■ **WORK TO COMPLETE**: Each line below from the line with "Η ελληνική γλώσσα δεν εμφανίζεται ξαφνικά την" to the line with "механизмом, 182 детали..." must be copied exactly, including those two, and no picture may appear in the copy.
[WORKING DATA — start]
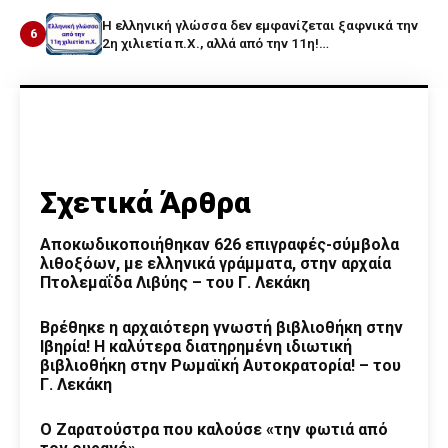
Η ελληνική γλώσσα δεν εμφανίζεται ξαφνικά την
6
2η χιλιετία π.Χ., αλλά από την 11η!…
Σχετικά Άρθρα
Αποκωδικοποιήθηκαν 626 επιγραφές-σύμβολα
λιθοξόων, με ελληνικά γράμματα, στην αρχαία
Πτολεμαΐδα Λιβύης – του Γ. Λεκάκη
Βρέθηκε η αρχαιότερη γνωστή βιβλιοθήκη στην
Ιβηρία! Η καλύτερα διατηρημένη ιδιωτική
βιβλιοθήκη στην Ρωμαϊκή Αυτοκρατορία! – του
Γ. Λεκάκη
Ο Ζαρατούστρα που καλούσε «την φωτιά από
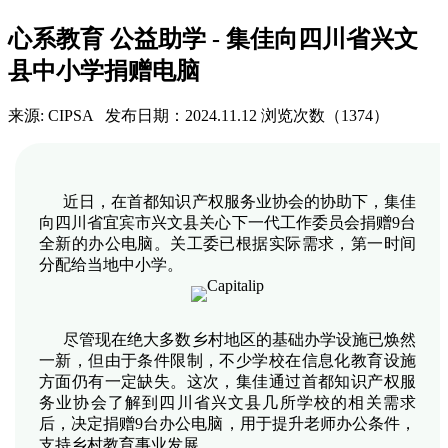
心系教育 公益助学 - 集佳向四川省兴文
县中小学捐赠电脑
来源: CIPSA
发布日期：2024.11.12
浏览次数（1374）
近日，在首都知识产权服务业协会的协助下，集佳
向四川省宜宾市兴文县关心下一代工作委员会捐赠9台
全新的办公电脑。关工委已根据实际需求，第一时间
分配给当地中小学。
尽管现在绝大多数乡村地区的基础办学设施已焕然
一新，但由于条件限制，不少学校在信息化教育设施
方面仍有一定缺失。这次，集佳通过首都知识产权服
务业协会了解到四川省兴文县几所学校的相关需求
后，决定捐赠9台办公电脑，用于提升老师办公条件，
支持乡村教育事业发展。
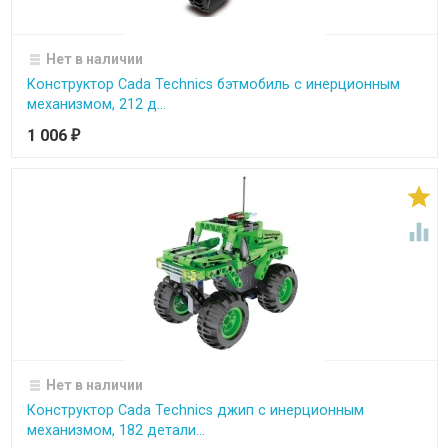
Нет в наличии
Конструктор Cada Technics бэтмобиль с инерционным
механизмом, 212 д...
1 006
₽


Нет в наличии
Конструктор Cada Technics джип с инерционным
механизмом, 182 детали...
[WORKING DATA — finish]
[WORKING DATA — start]
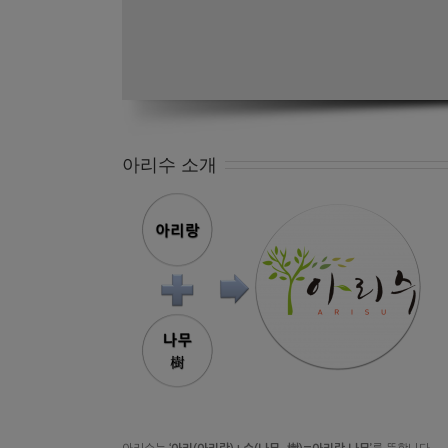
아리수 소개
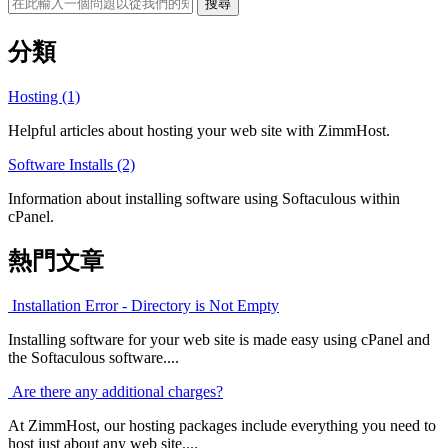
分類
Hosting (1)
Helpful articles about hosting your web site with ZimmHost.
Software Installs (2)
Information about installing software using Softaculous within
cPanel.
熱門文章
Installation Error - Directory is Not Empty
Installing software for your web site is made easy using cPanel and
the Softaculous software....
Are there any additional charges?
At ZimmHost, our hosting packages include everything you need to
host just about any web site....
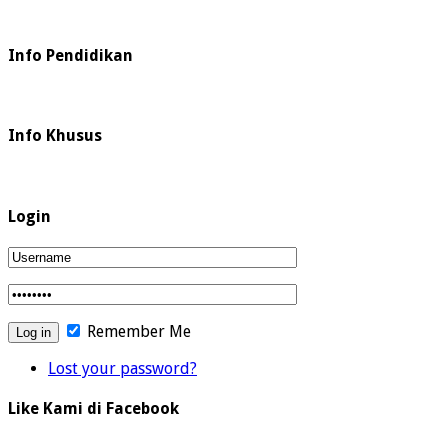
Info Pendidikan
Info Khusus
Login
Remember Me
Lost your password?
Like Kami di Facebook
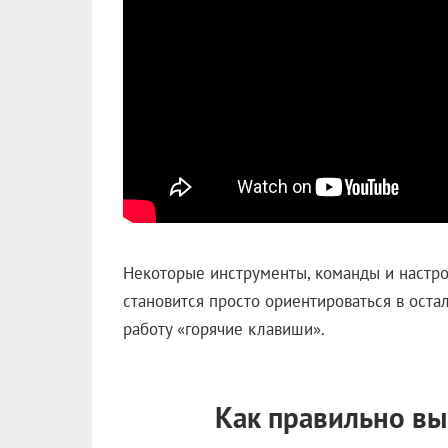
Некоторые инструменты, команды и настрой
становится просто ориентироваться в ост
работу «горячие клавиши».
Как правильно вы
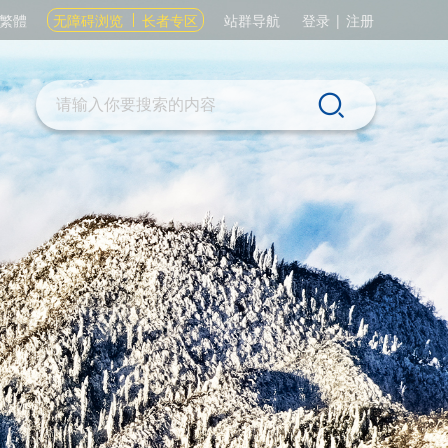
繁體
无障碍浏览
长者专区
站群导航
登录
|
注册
[WORKING DATA — finish]
■ **PROBLEM SOLUTION**:
Η ελληνική γλώσσα δεν εμφανίζεται ξαφνικά την
6
2η χιλιετία π.Χ., αλλά από την 11η!…
Σχετικά Άρθρα
Αποκωδικοποιήθηκαν 626 επιγραφές-σύμβολα
λιθοξόων, με ελληνικά γράμματα, στην αρχαία
Πτολεμαΐδα Λιβύης – του Γ. Λεκάκη
Βρέθηκε η αρχαιότερη γνωστή βιβλιοθήκη στην
Ιβηρία! Η καλύτερα διατηρημένη ιδιωτική
βιβλιοθήκη στην Ρωμαϊκή Αυτοκρατορία! – του
Γ. Λεκάκη
Ο Ζαρατούστρα που καλούσε «την φωτιά από
心系教育 公益助学 - 集佳向四川省兴文
县中小学捐赠电脑
来源: CIPSA
发布日期：2024.11.12
浏览次数（1374）
近日，在首都知识产权服务业协会的协助下，集佳
向四川省宜宾市兴文县关心下一代工作委员会捐赠9台
全新的办公电脑。关工委已根据实际需求，第一时间
分配给当地中小学。
尽管现在绝大多数乡村地区的基础办学设施已焕然
一新，但由于条件限制，不少学校在信息化教育设施
方面仍有一定缺失。这次，集佳通过首都知识产权服
务业协会了解到四川省兴文县几所学校的相关需求
后，决定捐赠9台办公电脑，用于提升老师办公条件，
支持乡村教育事业发展。
Нет в наличии
Конструктор Cada Technics бэтмобиль с инерционным
механизмом, 212 д...
1 006
₽


Нет в наличии
Конструктор Cada Technics джип с инерционным
механизмом, 182 детали...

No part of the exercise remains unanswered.